Brutalidades
Nem todos os telespectadores saberão da existência de um canal que é a extensão na TV de um jornal diário, o «Correio da Manhã»: é o CMTV, de resto só acessível a quem tenha contrato com o serviço MEO da PT. Parece possível, talvez provável, que o CMTV tenha escasso poder de atracção junto de parte do telepúblico que com razão ou sem ela tem do CM uma ideia pouco lisonjeira, mas neste caso como em tudo é bom não exagerar nos juízos antecipados e, sobretudo, é prudente manter abertos os caminhos por onde poderão circular eventuais excepções quando as haja. Terá sido neste entendimento que alguns telespectadores, porventura muitos, no passado domingo sintonizaram o CMTV atraídos pelo anúncio de que nesse canal, lá para o início da noite, o dr. Paulo Morais, antigo vereador PSD da Câmara do Porto que adquiriu notoriedade por se propor ser uma espécie de cruzado contra a corrupção da chamada «classe política» ao brandir contra ela a arma da denúncia pública, estaria em antena para falar de José Maria Ricciardi e de uma fabulosa remuneração por ele recebida no grupo BES já carregado de prejuízos. Os números denunciados consubstanciavam uma verdadeira brutalidade acontecida num país atolado na pobreza, com a agravante de essa chocante remuneração ainda ter sido aumentada já com aquele gigantesco grupo em pleno processo de afundamento.
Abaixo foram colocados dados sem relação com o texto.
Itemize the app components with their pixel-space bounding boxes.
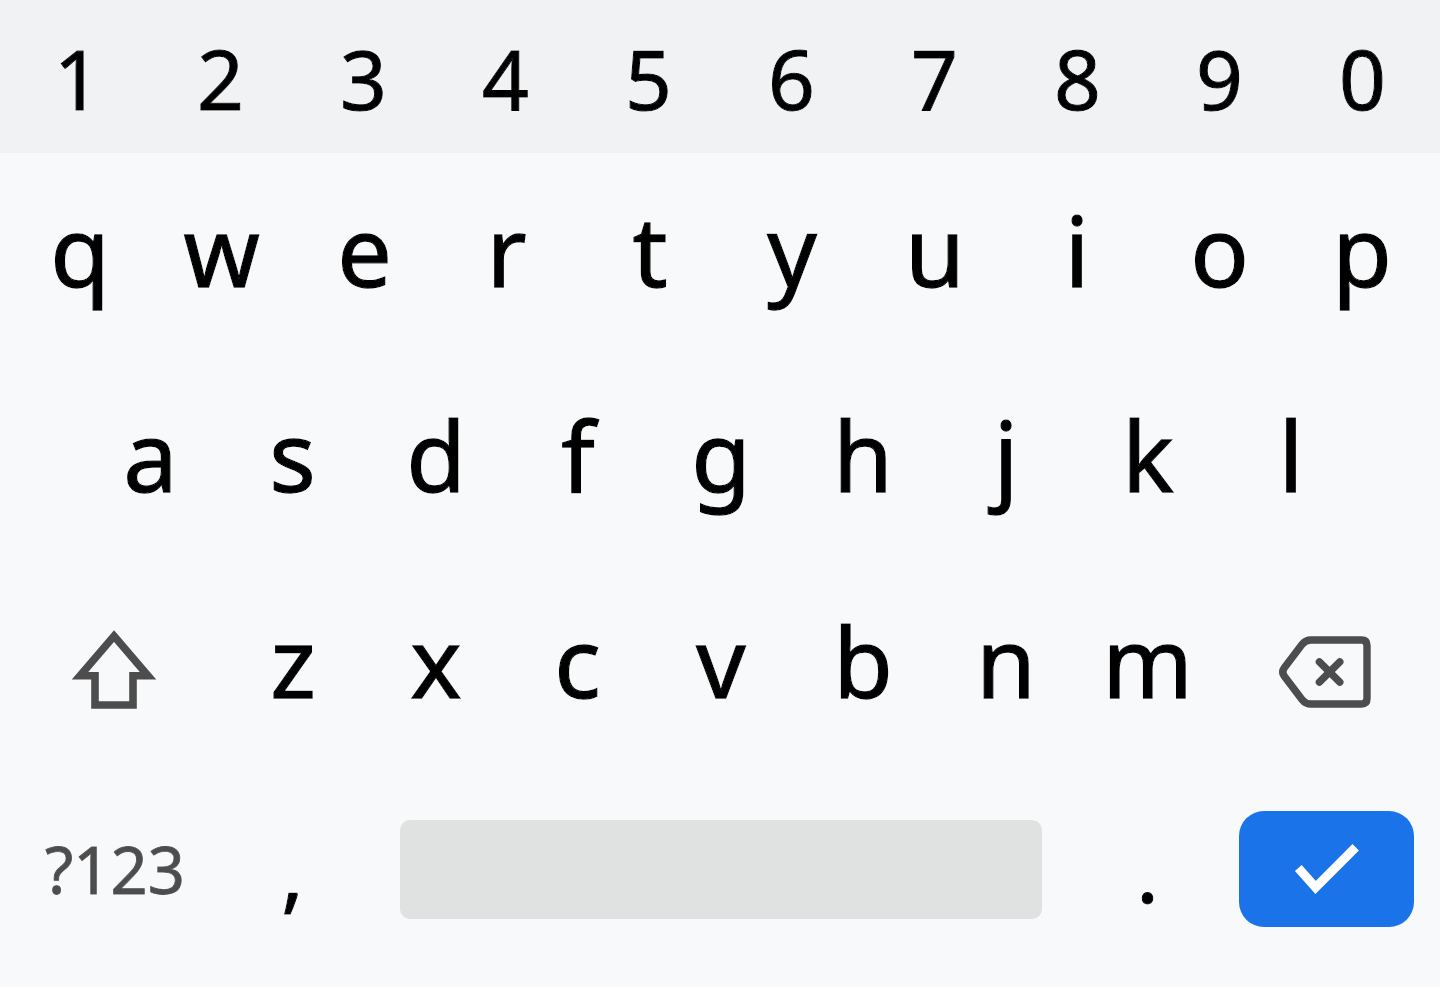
button[interactable]: , — [221, 766, 364, 972]
staticText: j — [993, 388, 1019, 520]
button[interactable]: 2 — [149, 0, 292, 153]
button[interactable]: 3 — [292, 0, 435, 153]
button[interactable]: j — [934, 355, 1077, 561]
button[interactable]: ?123 — [8, 766, 222, 972]
button[interactable]: 5 — [577, 0, 720, 153]
staticText: ?123 — [45, 825, 185, 914]
button[interactable]: . — [1076, 766, 1219, 972]
staticText: o — [1190, 183, 1249, 315]
button[interactable]: h — [791, 355, 934, 561]
staticText: w — [183, 183, 260, 315]
button[interactable]: 9 — [1148, 0, 1291, 153]
button[interactable]: r — [435, 150, 578, 356]
staticText: . — [1136, 813, 1159, 927]
button[interactable]: v — [649, 561, 792, 767]
staticText: 5 — [625, 22, 672, 134]
staticText: r — [486, 183, 527, 315]
staticText: i — [1064, 183, 1090, 315]
staticText: v — [696, 594, 746, 726]
staticText: d — [406, 388, 466, 520]
staticText: p — [1332, 183, 1392, 315]
button[interactable]: d — [364, 355, 507, 561]
button[interactable]: o — [1148, 150, 1291, 356]
button[interactable]: y — [720, 150, 863, 356]
button[interactable]: b — [791, 561, 934, 767]
button[interactable]: u — [863, 150, 1006, 356]
button[interactable]: 6 — [720, 0, 863, 153]
button[interactable]: k — [1076, 355, 1219, 561]
staticText: b — [833, 594, 893, 726]
staticText: 2 — [197, 22, 244, 134]
button[interactable]: z — [221, 561, 364, 767]
staticText: 0 — [1339, 22, 1386, 134]
staticText: z — [270, 594, 316, 726]
button[interactable]: e — [293, 150, 436, 356]
button[interactable]: f — [506, 355, 649, 561]
staticText: y — [767, 183, 817, 315]
button[interactable]: l — [1219, 355, 1362, 561]
button[interactable]: Shift — [8, 561, 222, 767]
staticText: s — [269, 388, 316, 520]
button[interactable]: 0 — [1291, 0, 1434, 153]
button[interactable]: Enter — [1219, 766, 1433, 972]
button[interactable]: 1 — [6, 0, 149, 153]
staticText: h — [833, 388, 893, 520]
staticText: g — [691, 388, 751, 520]
staticText: 7 — [911, 22, 958, 134]
staticText: 9 — [1196, 22, 1243, 134]
staticText: 1 — [54, 22, 101, 134]
staticText: f — [561, 388, 595, 520]
button[interactable]: s — [221, 355, 364, 561]
button[interactable]: n — [934, 561, 1077, 767]
button[interactable]: m — [1076, 561, 1219, 767]
staticText: q — [50, 183, 110, 315]
staticText: 8 — [1054, 22, 1101, 134]
staticText: l — [1278, 388, 1304, 520]
staticText: x — [410, 594, 462, 726]
button[interactable]: w — [150, 150, 293, 356]
button[interactable]: Backspace — [1219, 561, 1433, 767]
button[interactable]: Space — [364, 766, 1077, 972]
staticText: n — [976, 594, 1036, 726]
staticText: e — [337, 183, 392, 315]
button[interactable]: 8 — [1006, 0, 1149, 153]
button[interactable]: c — [506, 561, 649, 767]
button[interactable]: q — [8, 150, 151, 356]
button[interactable]: t — [578, 150, 721, 356]
staticText: c — [554, 594, 601, 726]
button[interactable]: a — [79, 355, 222, 561]
staticText: a — [123, 388, 178, 520]
button[interactable]: 7 — [863, 0, 1006, 153]
button[interactable]: 4 — [434, 0, 577, 153]
staticText: , — [281, 813, 304, 927]
button[interactable]: g — [649, 355, 792, 561]
staticText: u — [905, 183, 965, 315]
staticText: 4 — [482, 22, 529, 134]
staticText: k — [1122, 388, 1174, 520]
staticText: m — [1102, 594, 1193, 726]
staticText: 3 — [340, 22, 387, 134]
button[interactable]: x — [364, 561, 507, 767]
staticText: t — [632, 183, 668, 315]
button[interactable]: p — [1290, 150, 1433, 356]
button[interactable]: i — [1005, 150, 1148, 356]
staticText: 6 — [768, 22, 815, 134]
Era, como é óbvio, uma informação a tresandar a escândalo, qualidade em que o CM tem vindo a especializar-se tanto quanto o seu «papá» impresso, e era sem dúvida uma informação com interesse, pelo que para aquele canal terão convergido uns milhares de telespectadores, pois nisto de audiências televisivas o milhar é a normal unidade de medida, como bem se sabe.
O proveito final
Aconteceu, porém, que esses telespectadores, mais os que já teriam sintonizado o canal por integrarem o seu público habitual, tiveram a oportunidade, inesperada para todos ou quase todos eles, de assistir a um filme que com razão ou sem ela talvez não esperassem encontrar no CMTV: intitulava-se «Aconteceu na Argentina», era interpretado nos principais papéis por António Banderas e Claire Bloom (sim, a «imposta» por Chaplin em Luzes da Ribalta!) e não foi possível saber desde logo o nome do realizador constante do genérico final porque nessa altura a publicidade estava cheia de pressa para entrar em antena. Mais tarde foi possível saber por outras vias que «Aconteceu na Argentina» foi realizado em 2003 por Christopher Hampton. O importante, contudo, é que a sua acção decorria na Argentina dominada pelos militares nazi-fascistas que ficaram na História pelas enormes bestialidades perpetradas, que o filme constituía uma vigorosa e claríssima denúncia desses crimes e que, em consequência, ilustrava com rude clareza até que ponto pode ir a brutalidade a que as classes dominantes recorrem quando sentem em perigo a sua hegemonia. Entenda-se e sublinhe-se que nem de longe se tenta nestas colunas sugerir que os muitos milhares embolsados por Ricciardi numa empresa de facto já falida e em país percorrido pela fome constituem uma brutalidade minimamente equiparável à dos infames militares argentinos liderados pelo sinistro general Videla: essa eventual equalização seria absurda e idiota, um desvario cometido em completa e óbvia transgressão do mais elementar bom-senso. Mas é um facto que a brutalidade tem diversos graus e formas, que pode ser ligeira, venial, ou ter um peso insuportável e indignante. Aqui apenas se regista que naquele início de serão dominical o CMTV se aplicou, decerto sem quase dar por isso, a abordar brutalidades de calibre e gravidade muitíssimo diverso. Em ambos os casos com proveito para o esclarecimento dos cidadãos telespectadores, que em verdade é o mais desejável objectivo desta coisa muito transviada do seu melhor destino que é a televisão.